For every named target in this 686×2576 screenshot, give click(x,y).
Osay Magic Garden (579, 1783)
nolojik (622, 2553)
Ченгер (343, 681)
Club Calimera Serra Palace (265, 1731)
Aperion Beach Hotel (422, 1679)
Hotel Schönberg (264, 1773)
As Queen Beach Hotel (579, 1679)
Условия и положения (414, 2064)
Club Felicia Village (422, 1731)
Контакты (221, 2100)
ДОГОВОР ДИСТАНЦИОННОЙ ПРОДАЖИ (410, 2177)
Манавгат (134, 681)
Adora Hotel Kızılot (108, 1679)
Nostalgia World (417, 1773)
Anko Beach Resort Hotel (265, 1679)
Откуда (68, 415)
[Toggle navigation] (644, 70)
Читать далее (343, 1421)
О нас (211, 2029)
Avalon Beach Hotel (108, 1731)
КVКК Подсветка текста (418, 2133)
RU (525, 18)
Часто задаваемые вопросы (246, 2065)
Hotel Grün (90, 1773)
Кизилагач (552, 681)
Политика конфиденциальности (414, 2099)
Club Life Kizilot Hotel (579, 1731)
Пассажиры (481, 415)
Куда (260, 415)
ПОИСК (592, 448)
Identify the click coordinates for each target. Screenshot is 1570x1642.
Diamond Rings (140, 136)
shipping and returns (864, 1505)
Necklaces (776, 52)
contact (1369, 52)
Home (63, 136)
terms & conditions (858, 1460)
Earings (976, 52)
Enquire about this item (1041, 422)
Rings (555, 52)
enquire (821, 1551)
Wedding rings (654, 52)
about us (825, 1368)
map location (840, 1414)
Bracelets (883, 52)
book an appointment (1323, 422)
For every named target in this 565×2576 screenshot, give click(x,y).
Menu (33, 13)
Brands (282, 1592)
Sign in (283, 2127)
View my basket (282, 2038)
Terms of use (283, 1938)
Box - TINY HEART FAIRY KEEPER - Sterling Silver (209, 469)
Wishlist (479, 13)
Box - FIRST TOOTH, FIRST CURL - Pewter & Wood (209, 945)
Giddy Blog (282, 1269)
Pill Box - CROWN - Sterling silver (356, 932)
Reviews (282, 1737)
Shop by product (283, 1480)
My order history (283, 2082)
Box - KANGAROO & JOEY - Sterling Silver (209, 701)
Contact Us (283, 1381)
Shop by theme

(What the task requires): Reproduce the data shown above with every line intact.

(Task solution):
For every named target in this 686×2576 screenshot, give click(x,y).
Osay Magic Garden (579, 1783)
nolojik (622, 2553)
Ченгер (343, 681)
Club Calimera Serra Palace (265, 1731)
Aperion Beach Hotel (422, 1679)
Hotel Schönberg (264, 1773)
As Queen Beach Hotel (579, 1679)
Условия и положения (414, 2064)
Club Felicia Village (422, 1731)
Контакты (221, 2100)
ДОГОВОР ДИСТАНЦИОННОЙ ПРОДАЖИ (410, 2177)
Манавгат (134, 681)
Adora Hotel Kızılot (108, 1679)
Nostalgia World (417, 1773)
Anko Beach Resort Hotel (265, 1679)
Откуда (68, 415)
[Toggle navigation] (644, 70)
Читать далее (343, 1421)
О нас (211, 2029)
Avalon Beach Hotel (108, 1731)
КVКК Подсветка текста (418, 2133)
RU (525, 18)
Часто задаваемые вопросы (246, 2065)
Hotel Grün (90, 1773)
Кизилагач (552, 681)
Политика конфиденциальности (414, 2099)
Club Life Kizilot Hotel (579, 1731)
Пассажиры (481, 415)
Куда (260, 415)
ПОИСК (592, 448)
Identify the click coordinates for each target. Screenshot is 1570x1642.
Diamond Rings (140, 136)
shipping and returns (864, 1505)
Necklaces (776, 52)
contact (1369, 52)
Home (63, 136)
terms & conditions (858, 1460)
Earings (976, 52)
Enquire about this item (1041, 422)
Rings (555, 52)
enquire (821, 1551)
Wedding rings (654, 52)
about us (825, 1368)
map location (840, 1414)
Bracelets (883, 52)
book an appointment (1323, 422)
For every named target in this 565×2576 screenshot, give click(x,y).
Menu (33, 13)
Brands (282, 1592)
Sign in (283, 2127)
View my basket (282, 2038)
Terms of use (283, 1938)
Box - TINY HEART FAIRY KEEPER - Sterling Silver (209, 469)
Wishlist (479, 13)
Box - FIRST TOOTH, FIRST CURL - Pewter & Wood (209, 945)
Giddy Blog (282, 1269)
Pill Box - CROWN - Sterling silver (356, 932)
Reviews (282, 1737)
Shop by product (283, 1480)
My order history (283, 2082)
Box - KANGAROO & JOEY - Sterling Silver (209, 701)
Contact Us (283, 1381)
Shop by theme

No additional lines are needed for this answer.